本編
悪意の渦巻く晩餐を終え、エイトは一旦部屋に戻ってから一人、シャワールームに向かっていた。
共に部屋に戻ったエドワードは、『新参者が探索している』と言い訳出来るこのタイミングで、邸宅内の探索に出てしまった。一緒に行くと申し出たのだが、さすがに二人でウロウロするよりは、老人が一人の方が警備の人間も警戒しないだろうと言われてしまい、それもそうだとエイトも納得したのだった。
「えーと、この扉……か」
エイトの目の前には、『シャワールーム』とだけ書かれた札の掛かった扉がある。豪奢な廊下に釣り合いのとれたその扉は、他の部屋へ繋がる扉と同じく、美しい装飾の刻まれた木製の扉だ。とても使用人のためにある扉には見えない。

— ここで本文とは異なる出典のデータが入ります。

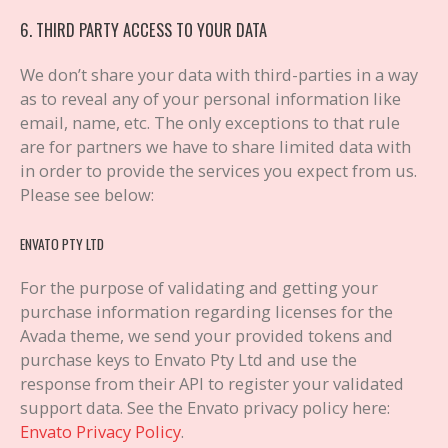
6. THIRD PARTY ACCESS TO YOUR DATA
We don’t share your data with third-parties in a way
as to reveal any of your personal information like
email, name, etc. The only exceptions to that rule
are for partners we have to share limited data with
in order to provide the services you expect from us.
Please see below:
ENVATO PTY LTD
For the purpose of validating and getting your
purchase information regarding licenses for the
Avada theme, we send your provided tokens and
purchase keys to Envato Pty Ltd and use the
response from their API to register your validated
support data. See the Envato privacy policy here:
Envato Privacy Policy
.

意を決して扉を開けると、そこには水捌けのよさそうな大理石のスペースが広がっていた。どうやらここが脱衣所らしい。スペースの奥には曇りガラスの扉があり、その向こうがシャワールームになっているのだろう。ガラスに妨げられた視界の向こうで、暖かな湯気が立っているのが伝わる。
「君、新人さん?」
エドワードに教えられた通りに大理石に囲まれた共用の脱衣スペースで服を脱ごうとしたところ、いきなり知らない男から声を掛けられた。

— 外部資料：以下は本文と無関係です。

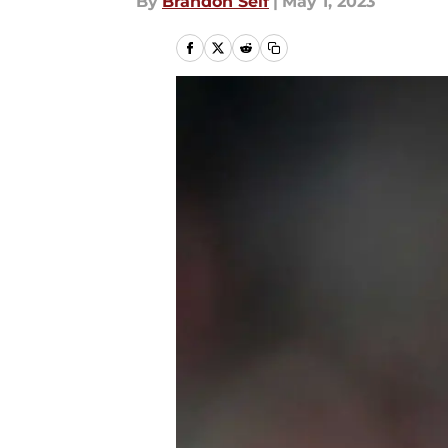
By
Brandon Self
|
May 1, 2023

声の方向に振り向くとそこには、まだ若そうな青年が立っている。服を中途半端に脱いでいたので、どうやらこれからシャワーを浴びようとしていたようだ。
砂漠の民には珍しい白い肌に、短い金髪のその青年は、いやにエイトの目を引いた。この場所にいるのが彼だけだから、という訳ではない。

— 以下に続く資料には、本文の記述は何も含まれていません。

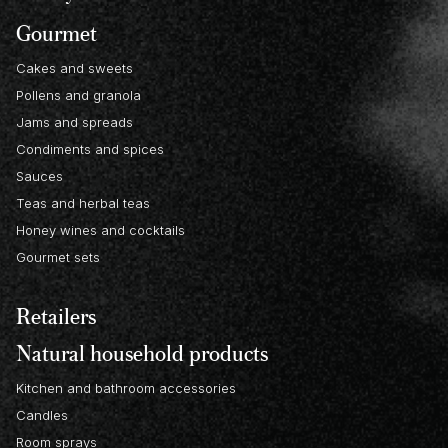
Gourmet
Cakes and sweets
Pollens and granola
Jams and spreads
Condiments and spices
Sauces
Teas and herbal teas
Honey wines and cocktails
Gourmet sets
Retailers
Natural household products
Kitchen and bathroom accessories
Candles
Room sprays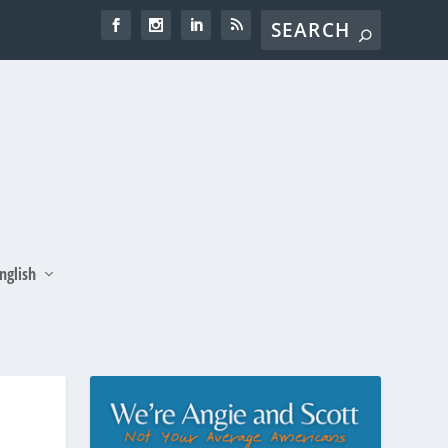
nglish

青年からはひやりとした“何か”が伝わってくる。それが殺気なのかはエイトには嗅ぎ分けられなかった。この青年からは、流れ出る気配が多すぎる。汚らわしい血の匂いのようでいて、酷く甘い臓腑の匂いのようでもある。負なる匂いであるのは間違いないのに、それが彼から滲み出る“感情”には結びつかなかったのだ。
「は、はい……」
とにかく目立たないように。そうエドワードには言い聞かされていた。自分はこの邸宅の使用人で、位は一番下。そう意識して対応する。慣れない言葉遣いなので硬い雰囲気になってしまった。それを緊張と悟ったのか、青年は優しい笑顔を浮かべてくれた。まるで『緊張しなくて良いよ』と言ってくれているようなその瞳は、闇を溶かし込んだような青色で。
「僕はイースって名前やねん。ここで働いてまだ二ヵ月のぺーぺーやけど、仲良ぉしてな」
イースと名乗った青年は、砂漠の国にて古くから伝わるイントネーションでそう言った。南部では広く使われる方言で、エイトが通っていた学校でも使用している者は多数いた。しかし上流階級や軍部では使用している者が少ないことから、幼い頃からそういった階級を目指す者として、この大陸での標準語を教え込む家庭も多い。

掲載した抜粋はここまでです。